Read—Sweet—how others—strove—

Read—Sweet—how others—strove—
Till we—are stouter—
What they—renounced—
Till we—are less afraid—
How many times they—bore the faithful witness—
Till we—are helped—
As if a Kingdom—cared!

Read then—of faith—
That shone above the fagot—
Clear strains of Hymn
The River could not drown—
Brave names of Men—
And Celestial Women—
Passed out—of Record
Death of Archbishop Cranmer
Joseph Martin Kronheim, 1887,
Foxe's Book of Martyrs
                                                            F323 (1862)  260

Emily Dickinson included Foxe’s Book of Martyrs in her go-to reading (along with Shakespeare and Keats). There is sort of a morbid attraction to all the sufferings and hideous goings-on the woodcuts and verbal descriptions portray. But in this poem, Dickinson exhorts herself and someone she calls “Sweet” to be inspired by the martyred saints examples. “Read—Sweet,” she says, about what trials the saints went through until we ourselves have more courage. Just reading about their experiences is so beneficial that it is as if the Kingdom of the dead martyrs had actually and actively helped them.
            The second stanza is a simple paean to the martyrs. “Read,” she continues, about their amazing and brave faith. They might have died but they earned ‘Renown.’”
            The three repetitions of “Till we” in the first stanza begins the poem with a liturgical feel. “We” will read the martyr stories until we are “stouter,” “less afraid,” and “helped.”  In the second stanza three lines begin with two accented syllables (spondees) to create a magisterial pace and to emphasize the words: “Clear strains,” Brave names,” and “Passed out.” 
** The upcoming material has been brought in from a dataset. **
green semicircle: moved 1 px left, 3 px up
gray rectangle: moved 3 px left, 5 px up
  1. Good interpretation. What's your source for ED's reading of the Book of Martyrs?

    1. I could have sworn it was in a book describing Sue and Emily poring over the pages, but now cannot dig it up. Also, though in Trying to Think with Emily Dickinson (Jedd Deppman); another reference just in passing from Google Books exerpts from Marianne Noble's The Masochistic Pleasures of Sentimental Literature. Todd and Higginson titled the poem "The Book of Martyrs" -- which may indicate the presence of and Dickinson family familiarity with the book.
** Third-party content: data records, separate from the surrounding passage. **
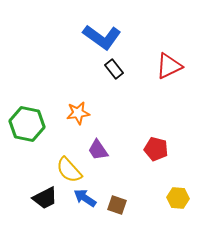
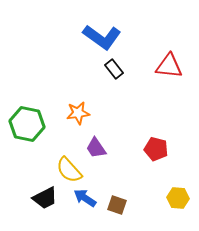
red triangle: rotated 32 degrees clockwise
purple trapezoid: moved 2 px left, 2 px up
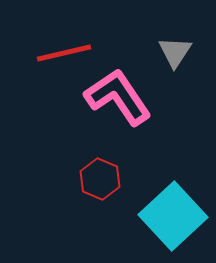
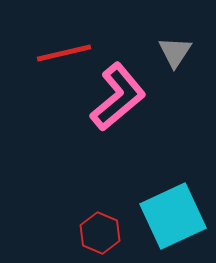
pink L-shape: rotated 84 degrees clockwise
red hexagon: moved 54 px down
cyan square: rotated 18 degrees clockwise
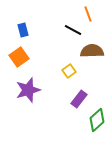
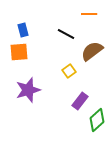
orange line: moved 1 px right; rotated 70 degrees counterclockwise
black line: moved 7 px left, 4 px down
brown semicircle: rotated 35 degrees counterclockwise
orange square: moved 5 px up; rotated 30 degrees clockwise
purple rectangle: moved 1 px right, 2 px down
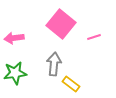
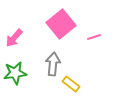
pink square: rotated 12 degrees clockwise
pink arrow: rotated 42 degrees counterclockwise
gray arrow: moved 1 px left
  2. Then there’s the toss-off aside - “As if a Kingdom -cared!”
    She just couldn’t resist getting in a little dig.

    1. Agreed -- it makes the poem Dickinsonian! but I find the comment ambiguous: Kingdom of Heaven? Cared about the martyrs or about the speaker and her Sweet:

  3. The more typical spelling is 'faggot' and it means a bundle of wood, usually for burning.

  4. ‘Read—Sweet—how others—strove’ is not about pleasing God with martyrdom (as of He cared), but rather about setting examples that help us, the living, live stouter, braver lives.

    The martyrs’ faith gave them courage to face faggots’ fire and sing louder than the river’s roar. These brave men and women, cut by death from church lists, we, the living, remember and revere.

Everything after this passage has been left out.